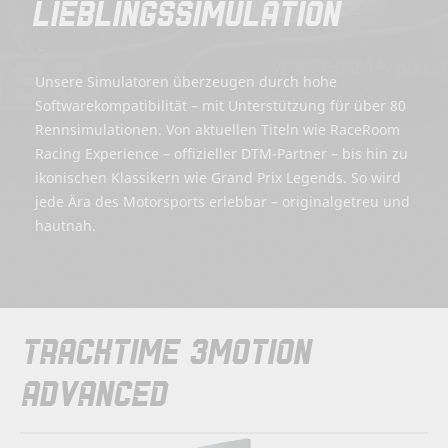
LIEBLINGSSIMULATION
Unsere Simulatoren überzeugen durch hohe
Softwarekompatibilität – mit Unterstützung für über 80
Rennsimulationen. Von aktuellen Titeln wie RaceRoom
Racing Experience – offizieller DTM-Partner – bis hin zu
ikonischen Klassikern wie Grand Prix Legends. So wird
jede Ära des Motorsports erlebbar – originalgetreu und
hautnah.
TRACKTIME 3MOTION
ADVANCED
Zum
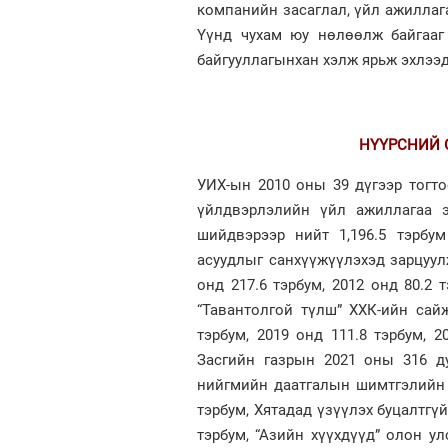
компанийн засаглал, үйл ажиллага
Үүнд чухам юу нөлөөлж байгааг
байгууллагынхан хэлж ярьж эхлээд
НҮҮРСНИЙ 
УИХ-ын 2010 оны 39 дүгээр тогто
үйлдвэрлэлийн үйл ажиллагаа э
шийдвэрээр нийт 1,196.5 тэрбу
асуудлыг санхүүжүүлэхэд зарцуул
онд 217.6 тэрбум, 2012 онд 80.2 т
“Тавантолгой түлш” ХХК-ийн сай
тэрбум, 2019 онд 111.8 тэрбум, 2
Засгийн газрын 2021 оны 316 ду
нийгмийн даатгалын шимтгэлийн х
тэрбум, Хятадад үзүүлэх буцалтгү
тэрбум, “Азийн хүүхдүүд” олон у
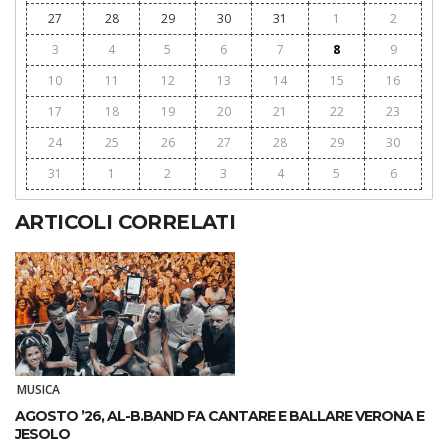
27
28
29
30
31
1
2
3
4
5
6
7
8
9
10
11
12
13
14
15
16
17
18
19
20
21
22
23
24
25
26
27
28
29
30
31
1
2
3
4
5
6
ARTICOLI CORRELATI
MUSICA
AGOSTO ’26, AL-B.BAND FA CANTARE E BALLARE VERONA E
JESOLO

## About this task
Give back the records above exactly. Pictures stay out.

## Written solution
LIEBLINGSSIMULATION
Unsere Simulatoren überzeugen durch hohe
Softwarekompatibilität – mit Unterstützung für über 80
Rennsimulationen. Von aktuellen Titeln wie RaceRoom
Racing Experience – offizieller DTM-Partner – bis hin zu
ikonischen Klassikern wie Grand Prix Legends. So wird
jede Ära des Motorsports erlebbar – originalgetreu und
hautnah.
TRACKTIME 3MOTION
ADVANCED
Zum
компанийн засаглал, үйл ажиллага
Үүнд чухам юу нөлөөлж байгааг
байгууллагынхан хэлж ярьж эхлээд
НҮҮРСНИЙ 
УИХ-ын 2010 оны 39 дүгээр тогто
үйлдвэрлэлийн үйл ажиллагаа э
шийдвэрээр нийт 1,196.5 тэрбу
асуудлыг санхүүжүүлэхэд зарцуул
онд 217.6 тэрбум, 2012 онд 80.2 т
“Тавантолгой түлш” ХХК-ийн сай
тэрбум, 2019 онд 111.8 тэрбум, 2
Засгийн газрын 2021 оны 316 ду
нийгмийн даатгалын шимтгэлийн х
тэрбум, Хятадад үзүүлэх буцалтгү
тэрбум, “Азийн хүүхдүүд” олон у
27
28
29
30
31
1
2
3
4
5
6
7
8
9
10
11
12
13
14
15
16
17
18
19
20
21
22
23
24
25
26
27
28
29
30
31
1
2
3
4
5
6
ARTICOLI CORRELATI
MUSICA
AGOSTO ’26, AL-B.BAND FA CANTARE E BALLARE VERONA E
JESOLO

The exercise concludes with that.